La Maison des ombres, de Nick Murphy

 

Rebecca Hall dans La Maison des ombresHantée par la mort de celui qu’elle aime, Florence Cathcart (Rebecca Hall) se reconvertit après la Première Guerre mondiale en écrivain et chasseuse de fantômes reconnue dans toute l’Angleterre. Dénonçant ce qu’elle appelle « une époque propice aux fantômes », eu égard au million et demi de morts qu’a laissé le conflit, la jeune femme s’attache à dénoncer les charlatans et à expliquer par la science les phénomènes prétendument paranormaux. Lorsque Mallory (Dominic West), professeur d’histoire dans un pensionnat, vient la trouver pour qu’elle enquête sur le mystérieux décès d’un élève, Florence voit ses convictions ébranlées par de terrifiantes apparitions…

En compétition au 19e Festival de Gérardmer, La Maison des ombres dénote par son classicisme dans une sélection qui fait la part belle aux effets sanglants et à la fin du monde. La première scène du film, démystification efficace d’une séance de spiritisme, confirme la qualité de la mise en scène de Nick Murphy, sobre et mesurée. Dans la mouvance des Autres et de L’Orphelinat, ce premier film du réalisateur séduit d’abord par quelques plans splendides, quelques idées bien senties (les marionnettes de la maison de poupée notamment) et d’intéressants personnages. L’espoir d’irrationalité que nourrit Florence Cathcart intrigue et participe de l’intérêt grandissant pour le film durant sa première partie, lorsque le cinéaste donne à ses héros le temps de se dévoiler.
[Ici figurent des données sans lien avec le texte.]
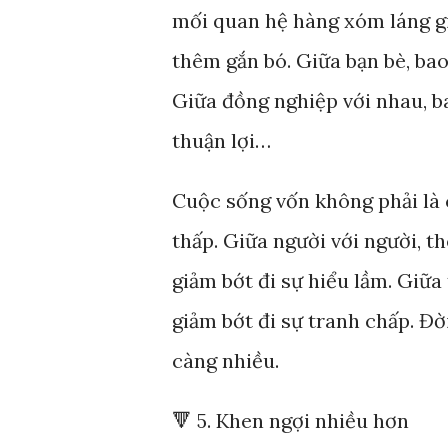
mối quan hệ hàng xóm láng g
thêm gắn bó. Giữa bạn bè, bao
Giữa đồng nghiệp với nhau, b
thuận lợi…
Cuộc sống vốn không phải là 
thấp. Giữa người với người, 
giảm bớt đi sự hiểu lầm. Giữ
giảm bớt đi sự tranh chấp. Đờ
càng nhiều.
🔻 5. Khen ngợi nhiều hơn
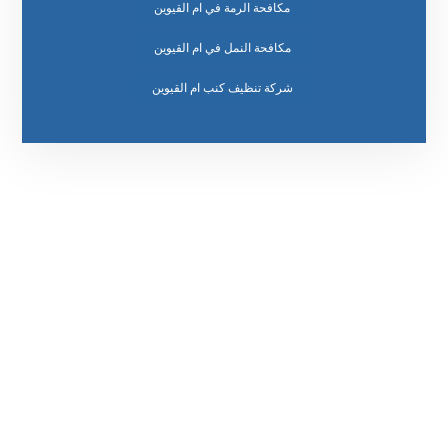
مكافحة الرمة في ام القيوين
مكافحة النمل في ام القيوين
رقم الهاتف
٥٥ ٤٤ ٣٣ ٢٢ ٩٧١+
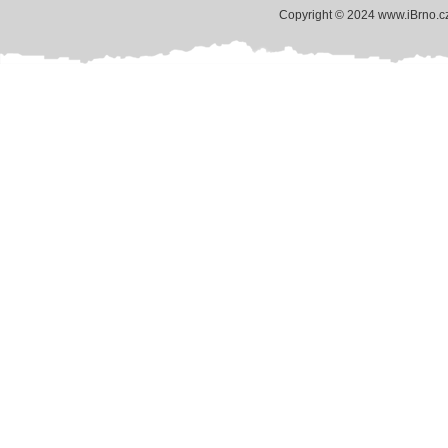
Copyright © 2024 www.iBrno.c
Mais hélas, à force d’accumuler les références à d’autres histoires de fantômes au gré du récit, La Maison des ombres finit presque par énerver : le plaisir de retrouver les ingrédients qui ont fait le succès des Autres et de L’Orphelinat s’émousse quand on pense également aux autres films phares du genre, Le Sixième Sens et Dark Water pour n’en citer que deux. Le film de fantômes faisait déjà ses preuves au début des années 1950 avec les poétiques Contes de la lune vague après la pluie ; brillamment renouvelé par Hideo Nakata ou Night Shyamalan il y a plus de dix ans, on espérait davantage de La Maison des ombres qu’une pâle copie dont le dénouement poussif peine à prendre de la hauteur.

La Maison des ombres ne serait-elle pas tout simplement révélatrice de la crise du scénario ? Les réalisateurs et producteurs prévoient de belles images, une musique appropriée, quelques sursauts inoffensifs et d’autres scènes angoissantes, mais finalement, l’ensemble de ces éléments – qu’on appelle un film – revêt-il une quelconque importance à leurs yeux ? Peut-on vraiment proposer au spectateur de regarder dix fois le même film (en toujours un peu moins bien que la fois précédente) sans qu’il s’en aperçoive ? Nick Murphy reprend les codes existants, les vide de leur substance. Dans ce contexte, les scènes les plus réussies sont les plus pragmatiques : la relation qui unit Florence et Mallory, l’ombre de la guerre, la tentative de viol par l’homme de maison (dont on ne sait jamais à quoi il sert, au demeurant)… Une sorte de victoire par défaut, alors qu’on aurait aimé être aussi happé par les fantômes que par les hommes de La Maison des ombres.

La Maison des ombres (The Awakening) de Nick Murphy, avec Rebecca Hall, Dominic West… Angleterre, 2011. Sélectionné au 19e Festival de Gérardmer.